HWNZ set up regional workforce development hubs (formerly known as ‘training hubs’) in 2012. The hubs coordinate workforce development and training, optimising available resources from the four DHB regions (Northern, Midland, Central and South Island). The aim is to make the educational journeys of health professionals within and across these regions easier by reducing duplication and providing a consistent curriculum. Each hub is led by a regional director of workforce development.
The directors of workforce development work closely with various organisations involved in the hubs – including HWNZ, DHBs, education providers and professional associations. The directors work with the DHBs in regional service planning, and ensure that all HWNZ-funded trainees have a career plan and access to career guidance. More information can be found in the Career planning section of this report (page 26).
The initial focus of the hubs has been on standardising pre-vocational medical training.
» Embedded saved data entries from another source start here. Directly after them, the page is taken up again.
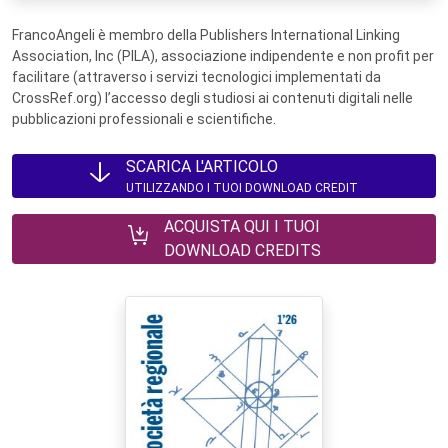
FrancoAngeli è membro della Publishers International Linking
Association, Inc (PILA), associazione indipendente e non profit per
facilitare (attraverso i servizi tecnologici implementati da
CrossRef.org) l’accesso degli studiosi ai contenuti digitali nelle
pubblicazioni professionali e scientifiche.
SCARICA L'ARTICOLO
UTILIZZANDO I TUOI DOWNLOAD CREDIT
ACQUISTA QUI I TUOI
DOWNLOAD CREDITS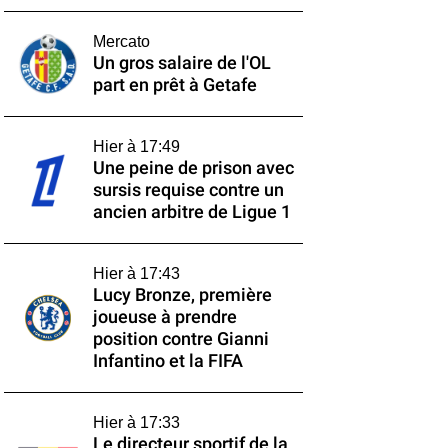
Mercato
Un gros salaire de l'OL
part en prêt à Getafe
Hier à 17:49
Une peine de prison avec
sursis requise contre un
ancien arbitre de Ligue 1
Hier à 17:43
Lucy Bronze, première
joueuse à prendre
position contre Gianni
Infantino et la FIFA
Hier à 17:33
Le directeur sportif de la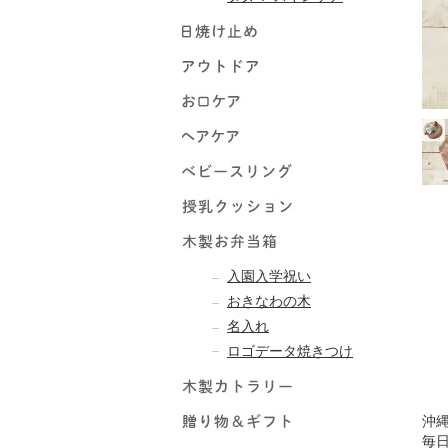
入園入学祝い
おきなわの木
名入れ
ロゴデータ焼きつけ
沖
毎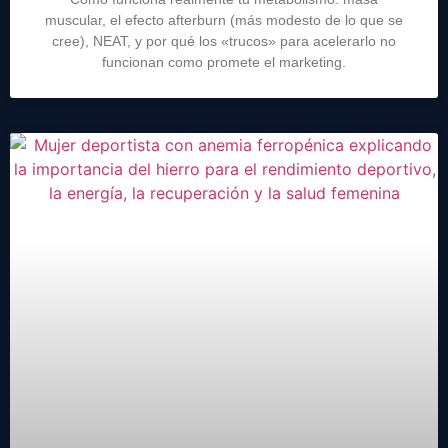
muscular, el efecto afterburn (más modesto de lo que se
cree), NEAT, y por qué los «trucos» para acelerarlo no
funcionan como promete el marketing.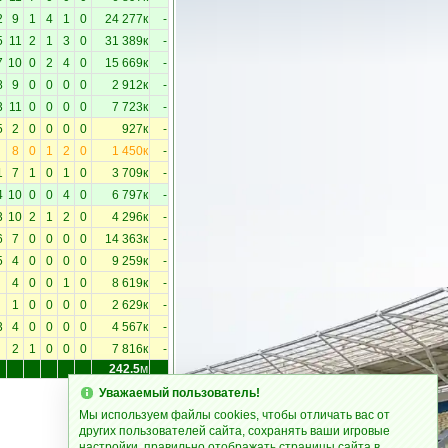
2
9
1
4
1
0
24 277к
-
5
11
2
1
3
0
31 389к
-
7
10
0
2
4
0
15 669к
-
8
9
0
0
0
0
2 912к
-
3
11
0
0
0
0
7 723к
-
5
2
0
0
0
0
927к
-
8
0
1
2
0
1 450к
-
1
7
1
0
1
0
3 709к
-
4
10
0
0
4
0
6 797к
-
3
10
2
1
2
0
4 296к
-
6
7
0
0
0
0
14 363к
-
5
4
0
0
0
0
9 259к
-
4
0
0
1
0
8 619к
-
1
0
0
0
0
2 629к
-
3
4
0
0
0
0
4 567к
-
2
1
0
0
0
7 816к
-
242.5
м
Уважаемый пользователь!
Мы используем файлы cookies, чтобы отличать вас от
других пользователей сайта, сохранять ваши игровые
настройки, правильно отображать страницы сайта в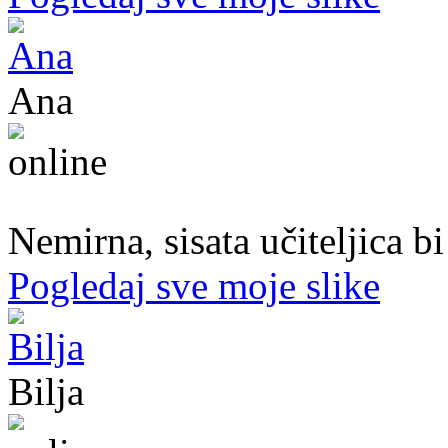
Ana
47. god.,učiteljica, Konjic
Nemirna, sisata učiteljica b
Pogledaj sve moje slike
Bilja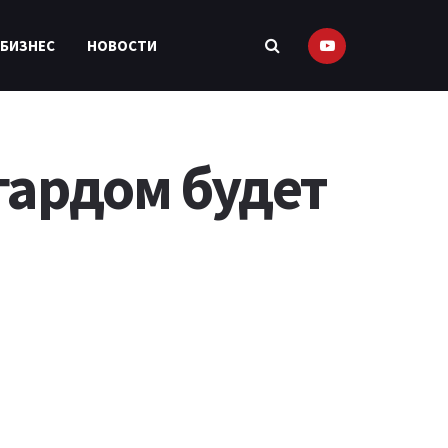
 БИЗНЕС
НОВОСТИ
гардом будет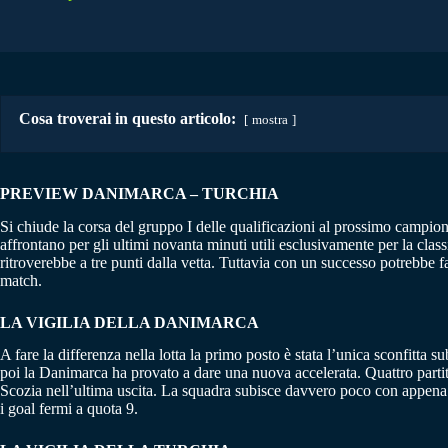
Cosa troverai in questo articolo:
mostra
PREVIEW DANIMARCA – TURCHIA
Si chiude la corsa del gruppo I delle qualificazioni al prossimo campio
affrontano per gli ultimi novanta minuti utili esclusivamente per la clas
ritroverebbe a tre punti dalla vetta. Tuttavia con un successo potrebbe fa
match.
LA VIGILIA DELLA DANIMARCA
A fare la differenza nella lotta la primo posto è stata l’unica sconfitta 
poi la Danimarca ha provato a dare una nuova accelerata. Quattro partite
Scozia nell’ultima uscita. La squadra subisce davvero poco con appena qu
i goal fermi a quota 9.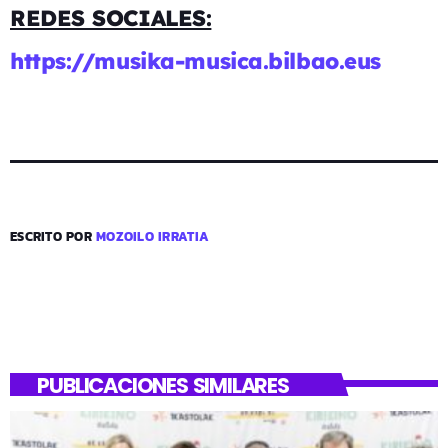
REDES SOCIALES:
https://musika-musica.bilbao.eus
ESCRITO POR
MOZOILO IRRATIA
PUBLICACIONES SIMILARES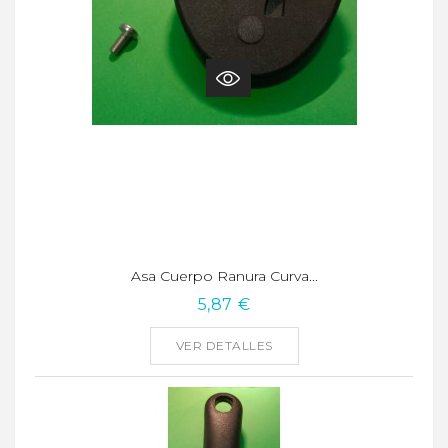
Asa Cuerpo Ranura Curva...
5,87 €
VER DETALLES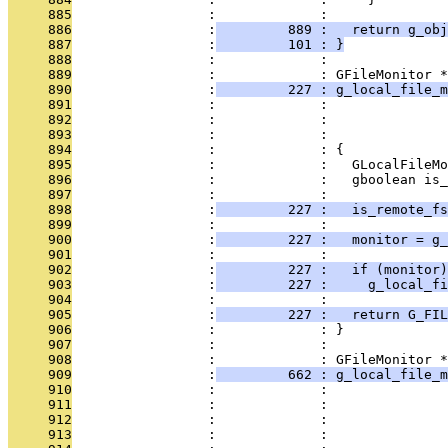
     885
                 :             : 
     886
                 :
         889 :   return g_ob
     887
                 :
         101 : }
     888
                 :             : 
     889
                 :             : GFileMonitor *
     890
                 :
         227 : g_local_file_m
     891
                 :             :               
     892
                 :             :               
     893
                 :             :               
     894
                 :             : {
     895
                 :             :   GLocalFileMo
     896
                 :             :   gboolean is_
     897
                 :             : 
     898
                 :
         227 :   is_remote_fs
     899
                 :             : 
     900
                 :
         227 :   monitor = g_
     901
                 :             : 
     902
                 :
         227 :   if (monitor)
     903
                 :
         227 :     g_local_fi
     904
                 :             : 
     905
                 :
         227 :   return G_FIL
     906
                 :             : }
     907
                 :             : 
     908
                 :             : GFileMonitor *
     909
                 :
         662 : g_local_file_m
     910
                 :             :               
     911
                 :             :               
     912
                 :             :               
     913
                 :             :               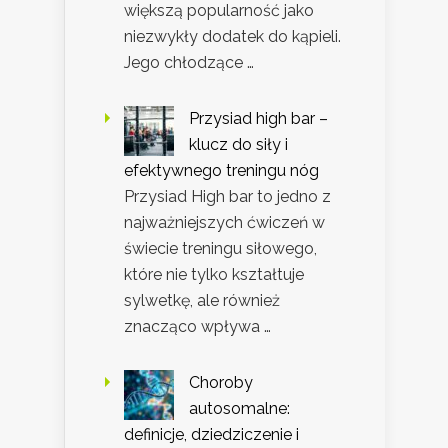
większą popularność jako
niezwykły dodatek do kąpieli.
Jego chłodzące …
Przysiad high bar –
klucz do siły i
efektywnego treningu nóg
Przysiad High bar to jedno z
najważniejszych ćwiczeń w
świecie treningu siłowego,
które nie tylko kształtuje
sylwetkę, ale również
znacząco wpływa …
Choroby
autosomalne:
definicje, dziedziczenie i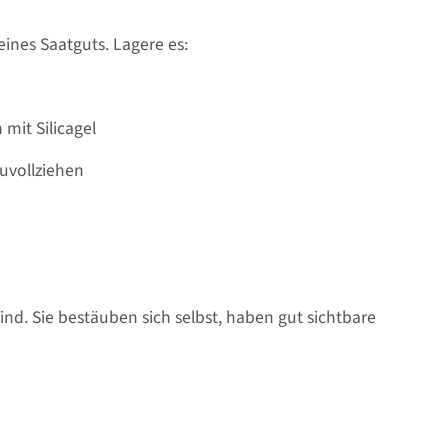
eines Saatguts. Lagere es:
mit Silicagel
uvollziehen
ind. Sie bestäuben sich selbst, haben gut sichtbare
Other objectives include retention and recruitment to meet particular regional needs and the roll-out of training initiatives, such as the MCNZ’s PGY1 and PGY2 pre-vocational curriculum.
HWNZ acts as a resource for the hubs and guides the alignment of their activities with government, Ministry and HWNZ strategies for health. Examples of the hubs’ activities include:

coordinating clinical simulation training and sharing simulation resources across DHBs

developing a regional e-learning strategy to enable learning modules to be shared

introducing a Lippincott online evidence-based nursing procedure manual13

advanced care planning training for end-of-life care.

Career planning

HWNZ expects career plans to be in place for all the trainees it funds. Career plans provide guidance to help trainees plan and follow their career aspirations, and to identify the support they will need along the way.
Employers are expected to provide all HWNZ-funded trainees with career advice, pastoral care and a career plan that aligns individual aspirations with regional and national future workforce requirements.
A career plan identifies the skills and knowledge an individual needs to reach current and future goals, and sets out how these can be developed, including through:

formal and informal learning



experience-based programmes.
Advice and career plan templates can be found at Labour market data aimed at helping medical undergraduates and resident medical officers choose a specialty are available at, part of a joint project between HWNZ and DHB shared services organisations.

Removing barriers to innovation

The implementation of new and extended roles is sometimes hampered by regulatory or other constraints. The examples that follow describe ways in which barriers to innovation have been removed.

Clinical pharmacist prescriber

The new role of clinical pharmacist prescriber was developed by the Pharmacy Council with support from HWNZ. It provides experienced clinical pharmacists with an opportunity to register in a new advanced scope of practice, once they have completed specialised training and competency assessments.
Since July 2013, qualified clinical pharmacists have been able to work in a collaborative health care environment and prescribe medication to patients under the care of an integrated team. Based on the diagnosis of a medical practitioner, a pharmacist prescriber can, for example: assess the effectiveness of a patient’s current medicines; review and interpret test results; and make prescribing decisions to modify the dosage of an existing medicine.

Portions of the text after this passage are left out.